§ DATASET CONTENT
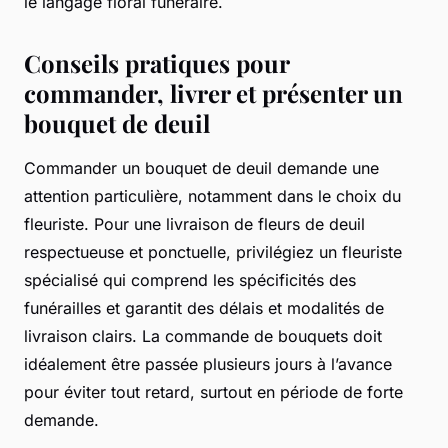
le langage floral funéraire.
Conseils pratiques pour
commander, livrer et présenter un
bouquet de deuil
Commander un bouquet de deuil demande une
attention particulière, notamment dans le choix du
fleuriste. Pour une livraison de fleurs de deuil
respectueuse et ponctuelle, privilégiez un fleuriste
spécialisé qui comprend les spécificités des
funérailles et garantit des délais et modalités de
livraison clairs. La commande de bouquets doit
idéalement être passée plusieurs jours à l’avance
pour éviter tout retard, surtout en période de forte
demande.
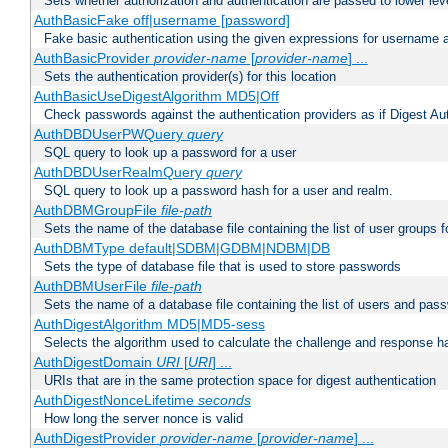
Sets whether authorization and authentication are passed to lower le
AuthBasicFake off|username [password]
Fake basic authentication using the given expressions for username
AuthBasicProvider
provider-name
[
provider-name
] ...
Sets the authentication provider(s) for this location
AuthBasicUseDigestAlgorithm MD5|Off
Check passwords against the authentication providers as if Digest Aut
AuthDBDUserPWQuery
query
SQL query to look up a password for a user
AuthDBDUserRealmQuery
query
SQL query to look up a password hash for a user and realm.
AuthDBMGroupFile
file-path
Sets the name of the database file containing the list of user groups f
AuthDBMType default|SDBM|GDBM|NDBM|DB
Sets the type of database file that is used to store passwords
AuthDBMUserFile
file-path
Sets the name of a database file containing the list of users and pass
AuthDigestAlgorithm MD5|MD5-sess
Selects the algorithm used to calculate the challenge and response ha
AuthDigestDomain
URI
[
URI
] ...
URIs that are in the same protection space for digest authentication
AuthDigestNonceLifetime
seconds
How long the server nonce is valid
AuthDigestProvider
provider-name
[
provider-name
] ...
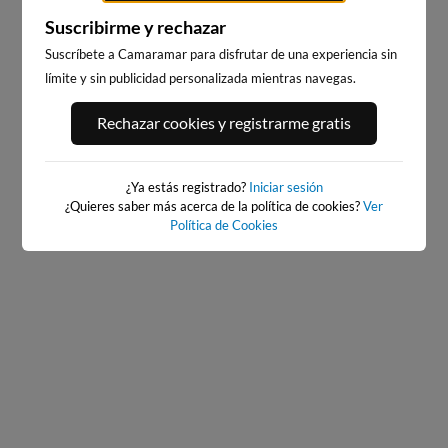
Suscribirme y rechazar
Suscríbete a Camaramar para disfrutar de una experiencia sin
límite y sin publicidad personalizada mientras navegas.
PORT ANDRATX
PLAYA DE LA GRAVA
Rechazar cookies y registrarme gratis
115km · Andratx
106km · Xàbia-Jávea
0.0 m
CHOPI
¿Ya estás registrado?
Iniciar sesión
¿Quieres saber más acerca de la política de cookies?
Ver
Política de Cookies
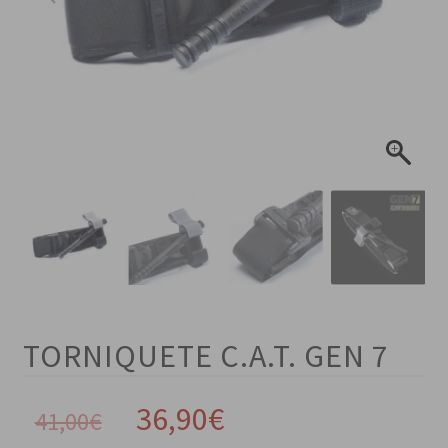
TORNIQUETE C.A.T. GEN 7
El
El
36,90
€
41,00
€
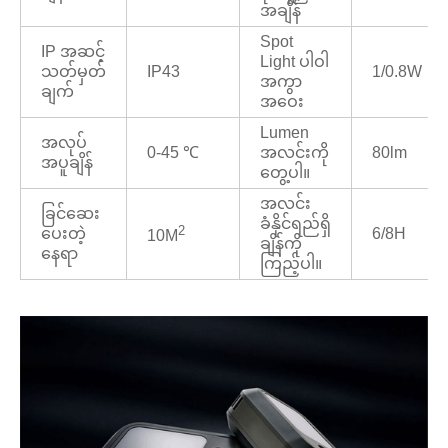
အချိန်
Spot
IP အဆင့်
Light ပါဝါ
သတ်မှတ်
IP43
1/0.8W
အကွာ
ချက်
အဝေး
Lumen
အလုပ်
0-45 ℃
အလင်းကို
80lm
အပူချိန်
တွေ့ပါ။
အလင်း
ခြင်ဆေး
ခံနိုင်ရည်ရှိ
2
ပေးတဲ့
6/8H
10M
ချိန်ကို
နေရာ
ကြည့်ပါ။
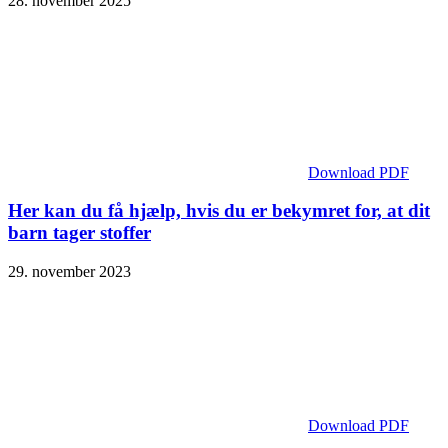
28. november 2025
Download PDF
Her kan du få hjælp, hvis du er bekymret for, at dit
barn tager stoffer
29. november 2023
Download PDF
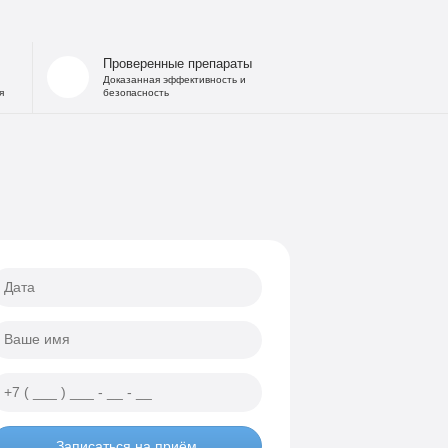
Проверенные препараты
Доказанная эффективность и
я
безопасность
Записаться на приём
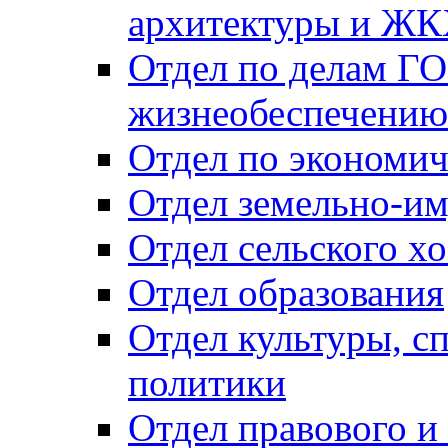
архитектуры и Ж
Отдел по делам ГО
жизнеобеспечению
Отдел по экономич
Отдел земельно-и
Отдел сельского хо
Отдел образования
Отдел культуры, с
политики
Отдел правового и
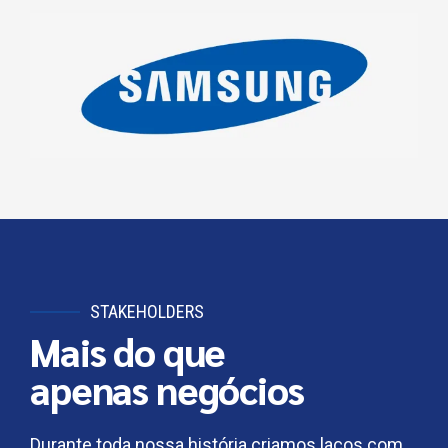
STAKEHOLDERS
Mais do que
apenas negócios
Durante toda nossa história criamos laços com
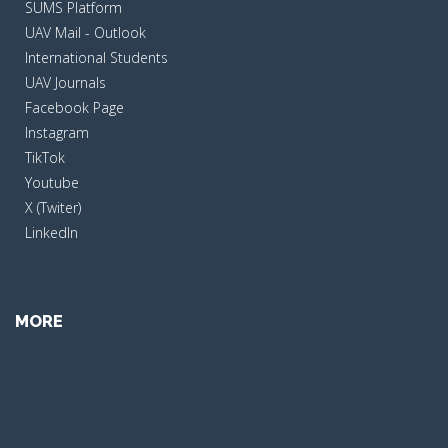
SUMS Platform
UAV Mail - Outlook
International Students
UAV Journals
Facebook Page
Instagram
TikTok
Youtube
X (Twiter)
LinkedIn
MORE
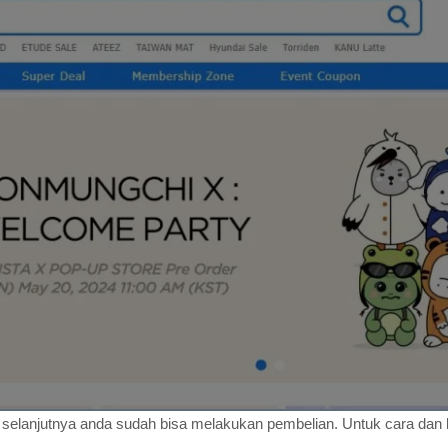
a selanjutnya anda sudah bisa melakukan pembelian. Untuk cara dan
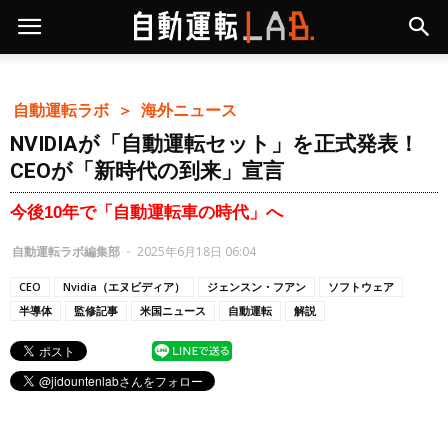
自動運転ラボ ＞
海外ニュース
NVIDIAが「自動運転セット」を正式発表！
CEOが「新時代の到来」宣言
今後10年で「自動運転車の時代」へ
自動運転ラボ編集部
-
2025年6月18日 06:04
CEO
Nvidia（エヌビディア）
ジェンスン・フアン
ソフトウェア
半導体
監修記事
米国ニュース
自動運転
解説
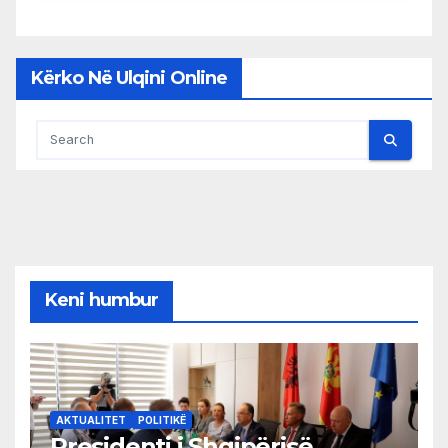
Kërko Në Ulqini Online
Keni humbur
AKTUALITET
POLITIKË
Presidenti i Shqipërisë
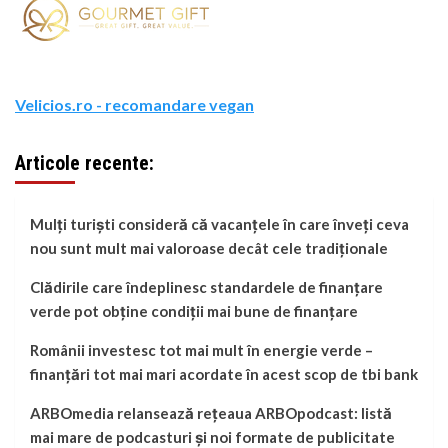
Velicios.ro - recomandare vegan
Articole recente:
Mulți turiști consideră că vacanțele în care înveți ceva
nou sunt mult mai valoroase decât cele tradiționale
Clădirile care îndeplinesc standardele de finanțare
verde pot obține condiții mai bune de finanțare
Românii investesc tot mai mult în energie verde –
finanțări tot mai mari acordate în acest scop de tbi bank
ARBOmedia relansează rețeaua ARBOpodcast: listă
mai mare de podcasturi și noi formate de publicitate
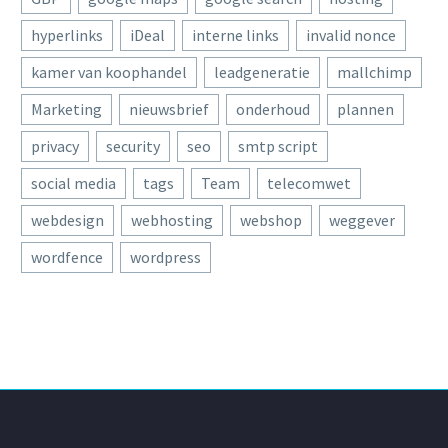
hyperlinks
iDeal
interne links
invalid nonce
kamer van koophandel
leadgeneratie
mallchimp
Marketing
nieuwsbrief
onderhoud
plannen
privacy
security
seo
smtp script
social media
tags
Team
telecomwet
webdesign
webhosting
webshop
weggever
wordfence
wordpress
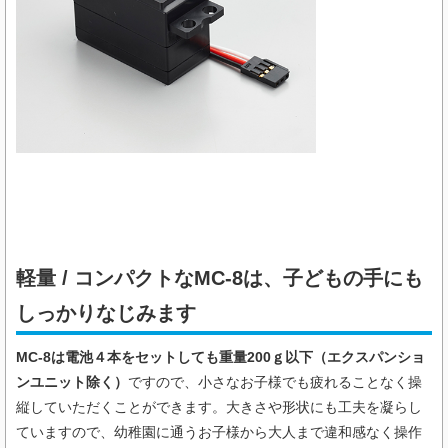
軽量 / コンパクトなMC-8は、子どもの手にも
しっかりなじみます
MC-8は電池４本をセットしても重量200ｇ以下（エクスパンショ
ンユニット除く）
ですので、小さなお子様でも疲れることなく操
縦していただくことができます。大きさや形状にも工夫を凝らし
ていますので、幼稚園に通うお子様から大人まで違和感なく操作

§ EXERCISE GOAL
Among the entries, how many lines hold the word "livraison"? Please answer with only that number.

§ SOLVED EXERCISE
2